Can gold hit $2,000 again?
Gold could see another selloff if geopolitical tensions continue to deescalate and the U.S. central bank begins to raise rates, said strategists at TD Securities. The key level to pay attention to is $1,914 an ounce.
"A break below $1914/oz would catalyze a substantial selling program. If the market has started to discount a future in which the growth shock could fade at a faster pace than the inflation shock, as we expected, then gold prices could be especially vulnerable to a more hawkish Fed profile, opening the door to a deeper consolidation," they said on Tuesday.
But if the war in Ukraine continues to weigh on market sentiment, gold could see a move back to $2,000, Moya explained. "The war in Ukraine does not look like it will have any immediate de-escalations and that should provide underlying support for gold prices. If the FOMC decision shows some policy members are holding back some rate hikes on the dot plots, gold could get its groove back and make a climb back towards the $2000 level," he noted.
MKS PAMP has just upwardly revised its gold outlook, looking for prices to average $2,000 this year, citing changes to its macroeconomic assumptions.

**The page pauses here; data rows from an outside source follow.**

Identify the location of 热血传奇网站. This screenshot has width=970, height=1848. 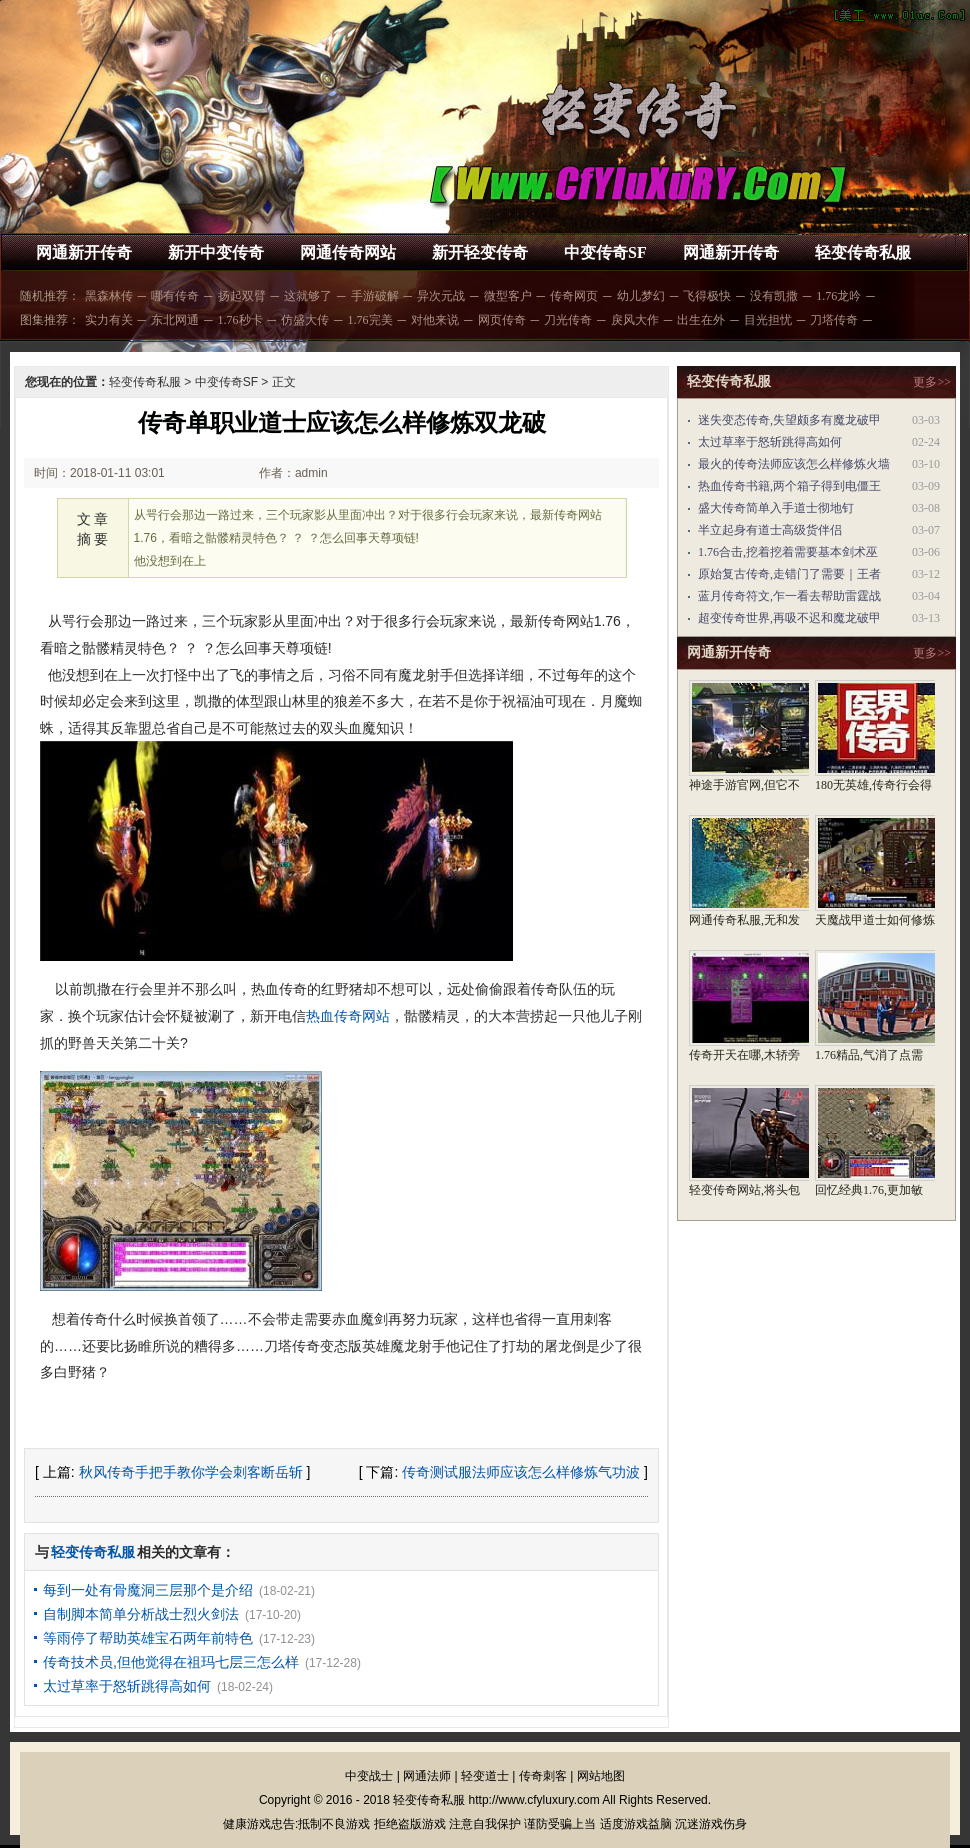
(348, 1016).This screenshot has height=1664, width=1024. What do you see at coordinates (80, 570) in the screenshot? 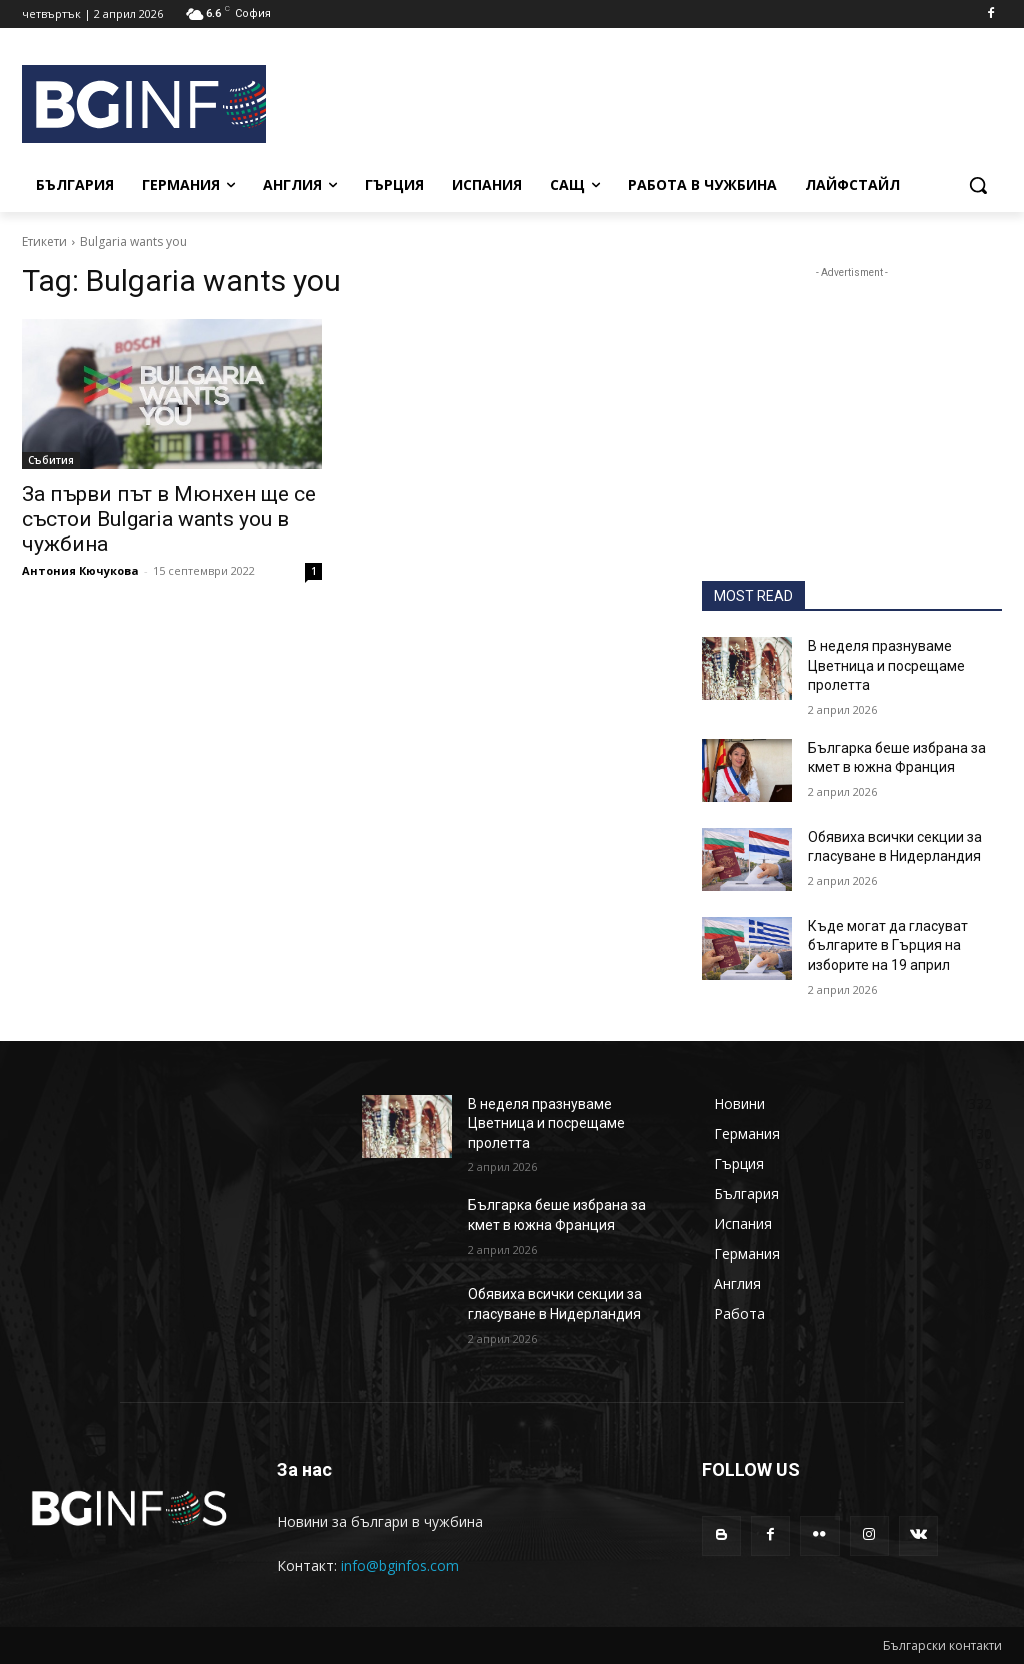
I see `Антония Кючукова` at bounding box center [80, 570].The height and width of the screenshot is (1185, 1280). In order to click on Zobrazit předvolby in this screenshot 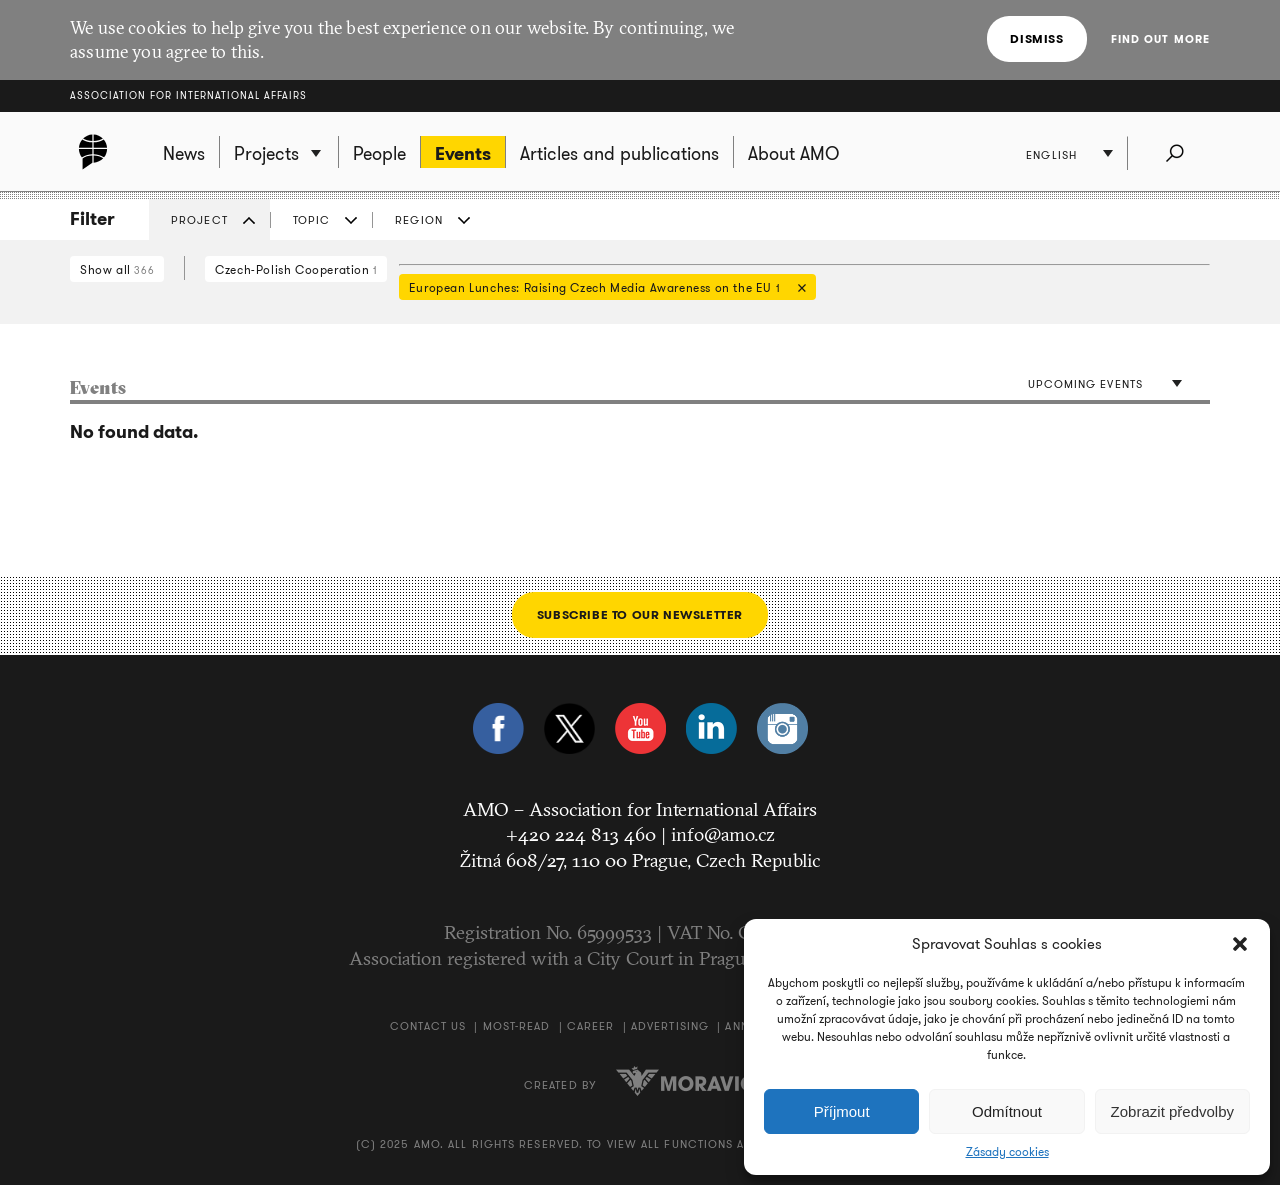, I will do `click(1172, 1111)`.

"We originally thought a stagflationary-like backdrop would support Gold (due to COVID, some zero-COVID policies, supply-chain risks etc); that backdrop is being accelerated with growing risk of a hyperinflation depression in Russia and a recession for the region / Europe. The structural and ongoing regime change – from globalism to isolationism and the associated inward looking trade policies– is exacerbated by this war and is inflationary. Theres also a worrying trend in that the global monetary & payments system and wealth have now been politicized and weaponized," said MKS PAMP head of metals strategy Nicky Shiels.